# What can we learn from binning before correlation?

I've seen a lot of questions about binning data and how it produces wrong results. "wrong" here refers to arbitrary increases in correlation strength, or sometimes even achieving two opposite correlation outcomes with the same data.

To be clear, by binning I refer to binning along the x-axis in segments that contain the same row count. The y value of a segment then becomes the mean or median value of all y values of rows in it.

My understanding is that binning eliminates the variance inside each bin. This always reduces the overall variance along the y axis, because extreme values are removed. This variance, however, is used in computing the correlation strength.

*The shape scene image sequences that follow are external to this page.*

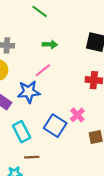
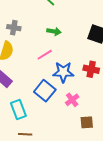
blue star: (29, 92) -> (63, 72), moved
blue square: (55, 126) -> (45, 91), moved

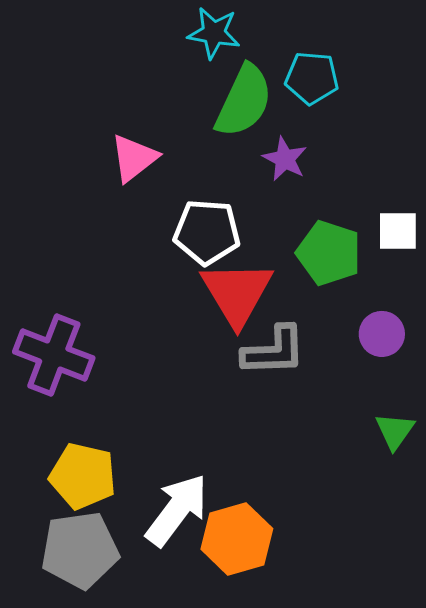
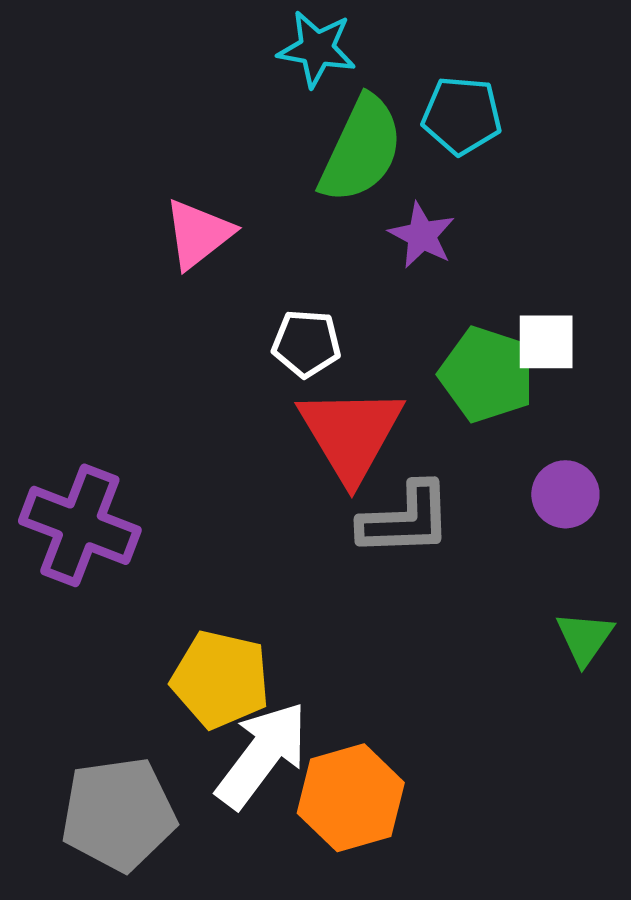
white square: (398, 231) -> (546, 342), moved
white pentagon: (207, 232) -> (306, 343), size x0.7
yellow pentagon: (83, 476) -> (221, 679), moved

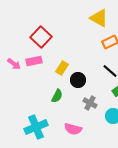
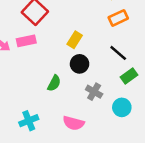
yellow rectangle: (62, 68) -> (75, 40), moved
cyan cross: (36, 127) -> (29, 121), size x0.7

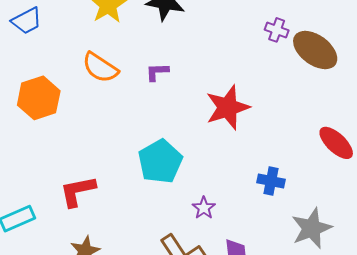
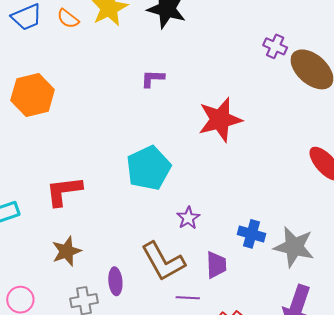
orange semicircle: (100, 68) -> (68, 19), moved, size x0.6
blue cross: (271, 181) -> (251, 234), moved
gray star: (312, 228) -> (294, 247), turned 30

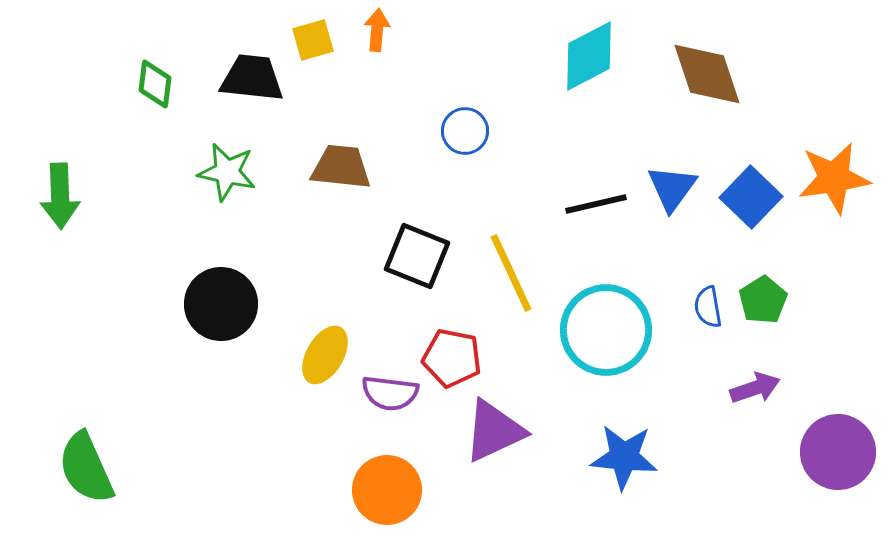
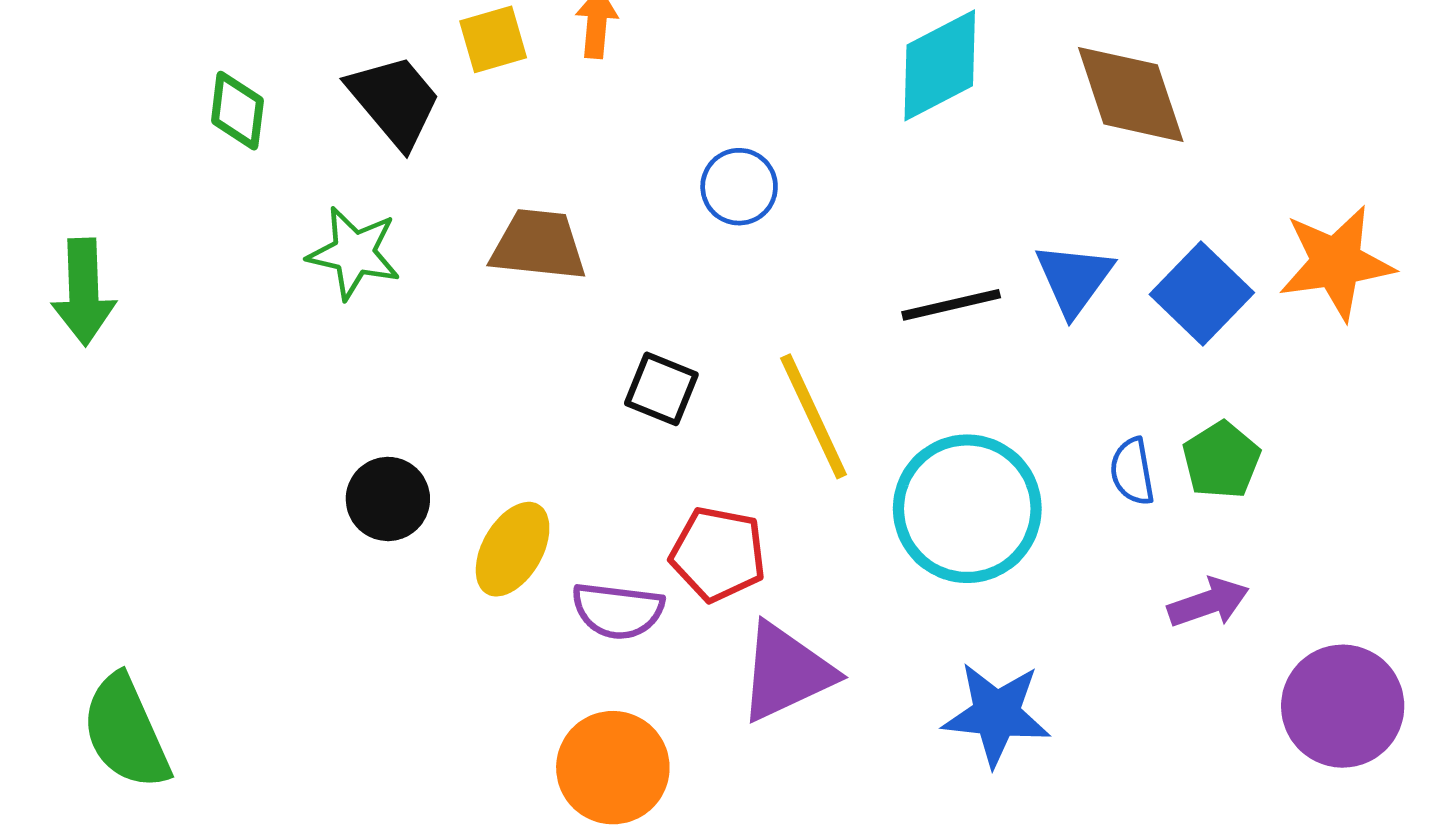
black trapezoid: (252, 78) -> (394, 101), turned 44
black square: (417, 256) -> (661, 389), size x0.7
black circle: (221, 304) -> (388, 499), moved, size x0.7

I guess my question is what happens to the underlying relation between x and y axis, assuming it exists. Let's use a function f(x) = 0.01 x + rand(0,1) and sample it 10000 times in the 0-1 interval. Its scatterplot will look like a Leibniz cookie and its correlation will be very small. I measured it to be around 0.01 on average. To briefly check my assumptions, I built a little script that bins the above function. If the true correlation is 0.01, binning into 100 bins leads to an output around 0.10. With n increased to 100,000, output is about 0.30. In comparison, if correlation is 0, abs(output) is small, near 0.001. On the other hand, reducing the number of bins should lead to higher correlation. Let's say we have a great many samples of this function. Did I get it correctly that this will only help us to know the precise slope of a linear regression, and nothing else? Is there an instance where binning makes any sense here?